Tarikatlar kapatılsın diyor. Nasıl kapatacaksınız? Tarikat diye bir dernek vakıf yok ki. Tarik yol demek. Tarikatta da genelde toplumun içinde şeyh olarak biliniyor. Önder olarak bilinen isimler ahlakıyla, ilmiyle örnek olan insanların peşinden gidenler o yolu seçtikleri için ehli tarık kabul edilirler. Ama bunların hiçbir üyelikleri tescilli değildir. İtibar gören, genellikle bu insanlar zengin insanlar değildir.
Bir insanın zengin olması da suç değil. Yeter ki kendi zenginliğinin içinde haram olmasın. Helal kazanmış çok da zenginleşmiş ben onun elini öperim. Esas olan ahlaki tavırlarıdır.

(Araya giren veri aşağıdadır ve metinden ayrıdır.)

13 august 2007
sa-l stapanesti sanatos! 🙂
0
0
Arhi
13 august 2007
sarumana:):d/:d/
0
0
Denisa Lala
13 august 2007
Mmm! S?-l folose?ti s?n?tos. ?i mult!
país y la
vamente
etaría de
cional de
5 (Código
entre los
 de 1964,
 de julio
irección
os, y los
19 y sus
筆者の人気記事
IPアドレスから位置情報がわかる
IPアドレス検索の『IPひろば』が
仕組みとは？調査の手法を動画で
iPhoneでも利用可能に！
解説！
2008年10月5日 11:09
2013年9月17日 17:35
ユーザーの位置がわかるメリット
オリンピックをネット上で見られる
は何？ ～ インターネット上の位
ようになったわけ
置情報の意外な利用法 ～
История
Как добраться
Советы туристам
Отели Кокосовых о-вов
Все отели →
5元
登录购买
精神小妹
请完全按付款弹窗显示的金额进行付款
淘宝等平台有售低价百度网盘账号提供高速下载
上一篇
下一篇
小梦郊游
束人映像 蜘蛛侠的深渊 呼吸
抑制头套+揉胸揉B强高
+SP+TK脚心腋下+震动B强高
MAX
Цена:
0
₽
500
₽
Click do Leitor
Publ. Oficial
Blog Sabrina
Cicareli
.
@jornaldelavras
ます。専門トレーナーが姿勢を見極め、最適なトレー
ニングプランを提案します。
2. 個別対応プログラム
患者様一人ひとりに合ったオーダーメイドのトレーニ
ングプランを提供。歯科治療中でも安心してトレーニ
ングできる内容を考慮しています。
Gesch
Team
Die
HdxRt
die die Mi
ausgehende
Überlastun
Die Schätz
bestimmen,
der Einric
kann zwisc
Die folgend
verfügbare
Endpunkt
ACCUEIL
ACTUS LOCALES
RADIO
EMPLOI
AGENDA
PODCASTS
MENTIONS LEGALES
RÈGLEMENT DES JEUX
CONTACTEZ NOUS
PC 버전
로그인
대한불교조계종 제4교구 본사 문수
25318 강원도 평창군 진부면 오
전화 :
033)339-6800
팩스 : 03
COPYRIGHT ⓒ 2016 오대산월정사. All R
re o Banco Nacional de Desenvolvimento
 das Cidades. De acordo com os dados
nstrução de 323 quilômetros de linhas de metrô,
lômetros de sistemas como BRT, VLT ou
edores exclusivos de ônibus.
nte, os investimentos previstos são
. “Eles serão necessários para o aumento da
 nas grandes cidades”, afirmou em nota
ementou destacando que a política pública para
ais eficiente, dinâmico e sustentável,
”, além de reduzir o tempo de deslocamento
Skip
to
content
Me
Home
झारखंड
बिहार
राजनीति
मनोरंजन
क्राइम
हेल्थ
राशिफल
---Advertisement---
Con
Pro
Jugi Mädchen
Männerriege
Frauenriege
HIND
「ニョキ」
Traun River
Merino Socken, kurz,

"Büyük bir perakende zincirleri hedef alınıyor aynı zincirle 2018'de de kavgaya tutuşulmuştu. Neler oluyor?" Karamolloğlu şunları söyledi:
Onu samimi şekilde söylüyorum ölçemedim. Ben bunların bir kısmını tanıyorum dürüst insanlar olduklarını düşünüyorum. Ama tabii ticarette kendi karlarını yükseltebilmek için bir gayretin içinde olabilirler. Ama istismar ederek piyasayı tek başına etkilemeleri mümkün değil. Yani 50 bin şube Türkiye'nin ekonomisini yönlendirecek. Böyle bir saçmalık olmaz. Ben yine şunu düşünüyorum alışverişe çıkamıyorum ama bunlara da uğradığım oluyor. Ama gittiğim marketler başkaları da var ama başka yerlere nazaran buradaki ürünlerin daha ucuz olduğunu görüyorum.
Bu toplum nezdinde onlara çok daha büyük bir güç olduğu için zincir marketler. Gidilmediği köy kalmadı herhalde. Biz bunlara baktığımız zaman bayağı güçlüler. Ciroları çok yüksek. Bundan dolayı hükümet bunları karşıya aldığı zaman çok güçlü olan ve maalesef topluma zarar veren kesime karşı bir politika belirliyormuş gibi intibahını doğurmaya çalışıyorlar. Bu yanlış bir iş.